#### Task to complete
All the lines below need to be transcribed exactly. Pictures get left out.
(Beginning of Exercise materials)
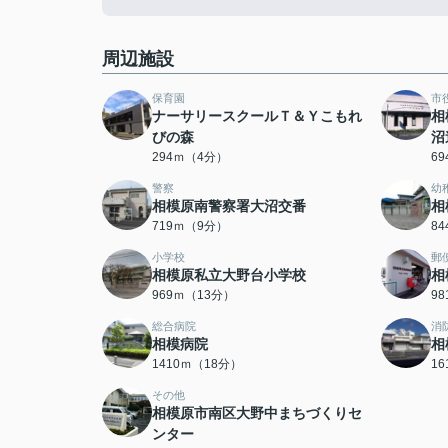
周辺施設
保育園
市
ナーサリースクールＴ＆Ｙこもれ
相
びの森
沼
294ｍ（4分）
6
警察
幼
相模原南警察署大沼交番
相
719ｍ（9分）
8
小学校
郵
相模原私立大野台小学校
相
969ｍ（13分）
9
総合病院
消
相模病院
相
1410ｍ（18分）
1
その他
相模原市南区大野中まちづくりセ
ンター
(End of Exercise materials)
#### Answer for this exercise
周辺施設
保育園
市
ナーサリースクールＴ＆Ｙこもれ
相
びの森
沼
294ｍ（4分）
6
警察
幼
相模原南警察署大沼交番
相
719ｍ（9分）
8
小学校
郵
相模原私立大野台小学校
相
969ｍ（13分）
9
総合病院
消
相模病院
相
1410ｍ（18分）
1
その他
相模原市南区大野中まちづくりセ
ンター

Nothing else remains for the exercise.